Making AI more helpful for everyone

A note from Google and Alphabet CEO Sundar Pichai:

Every technology shift is an opportunity to advance scientific discovery, accelerate human progress, and improve lives. I believe the transition we are seeing right now with AI will be the most profound in our lifetimes, far bigger than the shift to mobile or to the web before it. AI has the potential to create opportunities — from the everyday to the extraordinary — for people everywhere. It will bring new waves of innovation and economic progress and drive knowledge, learning, creativity and productivity on a scale we haven’t seen before.

That’s what excites me: the chance to make AI helpful for everyone, everywhere in the world.

Nearly eight years into our journey as an AI-first company, the pace of progress is only accelerating: Millions of people are now using generative AI across our products to do things they couldn’t even a year ago, from finding answers to more complex questions to using new tools to collaborate and create.
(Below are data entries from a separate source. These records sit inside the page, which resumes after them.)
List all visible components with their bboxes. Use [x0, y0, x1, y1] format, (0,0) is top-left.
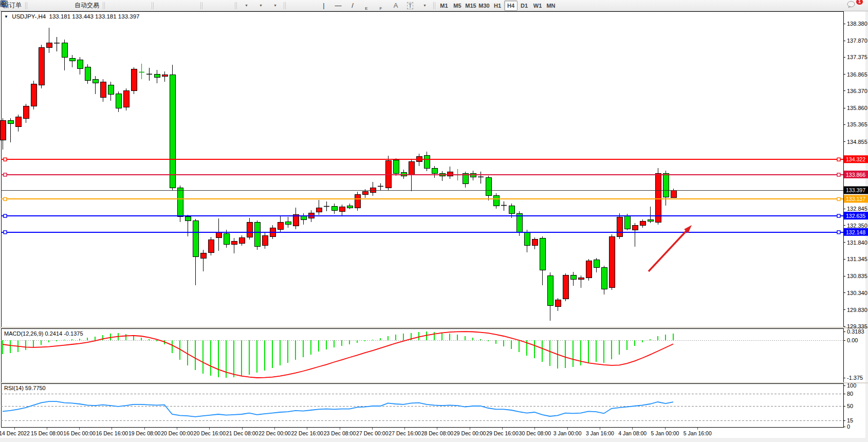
tf-h1-button[interactable]: H1: [491, 1, 504, 11]
svg-text:29 Dec 00:00: 29 Dec 00:00: [454, 430, 486, 436]
zoom-out-button[interactable]: [170, 0, 184, 11]
text-tool-button[interactable]: A: [389, 0, 403, 11]
svg-text:23 Dec 08:00: 23 Dec 08:00: [324, 430, 356, 436]
line-handle: [837, 173, 840, 176]
panels-layer: [0, 11, 868, 442]
macd-values: 0.2414 -0.1375: [45, 330, 83, 337]
vline-tool-button[interactable]: |: [317, 0, 331, 11]
toolbar: 新订单 自动交易: [0, 0, 868, 11]
chart-title-bar: ▼ USDJPY-,H4 133.181 133.443 133.181 133…: [4, 13, 139, 20]
svg-text:130.340: 130.340: [847, 290, 867, 296]
search-icon: [0, 0, 8, 8]
svg-text:50: 50: [847, 403, 853, 409]
tf-m5-button[interactable]: M5: [451, 1, 464, 11]
tf-w1-button[interactable]: W1: [531, 1, 544, 11]
symbol-title: USDJPY-,H4: [12, 13, 46, 20]
dropdown-caret: ▾: [423, 3, 426, 8]
vline-icon: |: [323, 2, 324, 9]
channel-tool-button[interactable]: E: [360, 0, 374, 11]
svg-text:3 Jan 16:00: 3 Jan 16:00: [586, 430, 614, 436]
arrows-tool-button[interactable]: ▾: [417, 0, 432, 11]
bar-chart-button[interactable]: [107, 0, 121, 11]
svg-text:20 Dec 16:00: 20 Dec 16:00: [194, 430, 226, 436]
tile-windows-button[interactable]: [184, 0, 199, 11]
channel-letter: E: [365, 6, 367, 11]
crosshair-tool-button[interactable]: [302, 0, 317, 11]
fibonacci-tool-button[interactable]: F: [374, 0, 389, 11]
svg-text:0: 0: [847, 423, 850, 430]
candle-chart-button[interactable]: [121, 0, 136, 11]
line-handle: [4, 158, 7, 161]
search-button[interactable]: [832, 0, 846, 11]
svg-text:134.855: 134.855: [847, 139, 867, 145]
line-handle: [837, 231, 840, 234]
auto-scroll-button[interactable]: [205, 0, 219, 11]
svg-text:22 Dec 16:00: 22 Dec 16:00: [291, 430, 323, 436]
line-handle: [4, 231, 7, 234]
line-handle: [837, 158, 840, 161]
svg-text:132.635: 132.635: [846, 213, 865, 219]
toolbar-grip: [152, 2, 154, 9]
chat-button[interactable]: 1: [846, 0, 861, 11]
auto-trading-button[interactable]: 自动交易: [72, 0, 101, 11]
line-chart-button[interactable]: [136, 0, 150, 11]
macd-name: MACD(12,26,9): [4, 330, 43, 337]
fibo-letter: F: [380, 6, 382, 11]
text-label-tool-button[interactable]: T: [403, 0, 417, 11]
tf-m30-button[interactable]: M30: [477, 1, 491, 11]
line-handle: [4, 173, 7, 176]
dropdown-caret: ▾: [274, 3, 276, 8]
collapse-triangle-icon[interactable]: ▼: [4, 14, 8, 19]
zoom-in-button[interactable]: [156, 0, 170, 11]
toolbar-grip: [200, 2, 203, 9]
indicators-button[interactable]: ▾: [239, 0, 253, 11]
signals-button[interactable]: [58, 0, 72, 11]
svg-text:132.350: 132.350: [847, 223, 867, 229]
chart-shift-button[interactable]: [219, 0, 233, 11]
chat-bubble-icon: [847, 1, 856, 8]
tf-d1-button[interactable]: D1: [518, 1, 531, 11]
line-handle: [4, 214, 7, 217]
svg-text:100: 100: [847, 382, 856, 389]
svg-text:138.380: 138.380: [847, 21, 867, 27]
svg-text:5 Jan 00:00: 5 Jan 00:00: [651, 430, 679, 436]
ohlc-readout: 133.181 133.443 133.181 133.397: [49, 13, 140, 20]
cursor-tool-button[interactable]: [288, 0, 302, 11]
svg-text:130.835: 130.835: [847, 273, 867, 279]
svg-text:137.870: 137.870: [847, 38, 867, 44]
svg-text:-1.375: -1.375: [847, 375, 863, 381]
dropdown-caret: ▾: [245, 3, 247, 8]
svg-text:15: 15: [847, 417, 853, 423]
templates-button[interactable]: ▾: [268, 0, 282, 11]
svg-text:0.3183: 0.3183: [847, 328, 864, 335]
tf-mn-button[interactable]: MN: [544, 1, 558, 11]
svg-text:135.365: 135.365: [847, 121, 867, 127]
svg-text:27 Dec 00:00: 27 Dec 00:00: [356, 430, 389, 436]
svg-text:80: 80: [847, 391, 853, 397]
line-handle: [837, 197, 840, 200]
svg-text:132.845: 132.845: [847, 206, 867, 212]
text-tool-icon: A: [394, 2, 398, 9]
svg-text:134.322: 134.322: [846, 156, 865, 162]
svg-text:16 Dec 16:00: 16 Dec 16:00: [96, 430, 128, 436]
chart-canvas[interactable]: 138.380137.870137.375136.865136.370135.8…: [0, 0, 868, 442]
svg-text:29 Dec 16:00: 29 Dec 16:00: [486, 430, 519, 436]
svg-text:4 Jan 08:00: 4 Jan 08:00: [618, 430, 647, 436]
trendline-tool-button[interactable]: /: [345, 0, 360, 11]
svg-text:30 Dec 08:00: 30 Dec 08:00: [519, 430, 551, 436]
svg-text:133.397: 133.397: [846, 187, 865, 193]
svg-text:136.865: 136.865: [847, 71, 867, 78]
tf-h4-button[interactable]: H4: [504, 1, 518, 11]
svg-text:135.860: 135.860: [847, 105, 867, 111]
toolbar-grip: [433, 2, 436, 9]
quotes-button[interactable]: [29, 0, 44, 11]
hline-tool-button[interactable]: —: [331, 0, 345, 11]
market-watch-button[interactable]: [44, 0, 58, 11]
periods-button[interactable]: ▾: [253, 0, 268, 11]
tf-m15-button[interactable]: M15: [464, 1, 477, 11]
hline-icon: —: [335, 2, 342, 9]
notification-badge: 1: [856, 0, 863, 5]
tf-m1-button[interactable]: M1: [437, 1, 451, 11]
toolbar-grip: [25, 2, 28, 9]
rsi-name: RSI(14): [4, 385, 24, 391]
At the same time, developers are using our models and infrastructure to build new generative AI applications, and startups and enterprises around the world are growing with our AI tools.

This is incredible momentum, and yet, we’re only beginning to scratch the surface of what’s possible.

We’re approaching this work boldly and responsibly. That means being ambitious in our research and pursuing the capabilities that will bring enormous benefits to people and society, while building in safeguards and working collaboratively with governments and experts to address risks as AI becomes more capable. And we continue to invest in the very best tools, foundation models and infrastructure and bring them to our products and to others, guided by our AI Principles .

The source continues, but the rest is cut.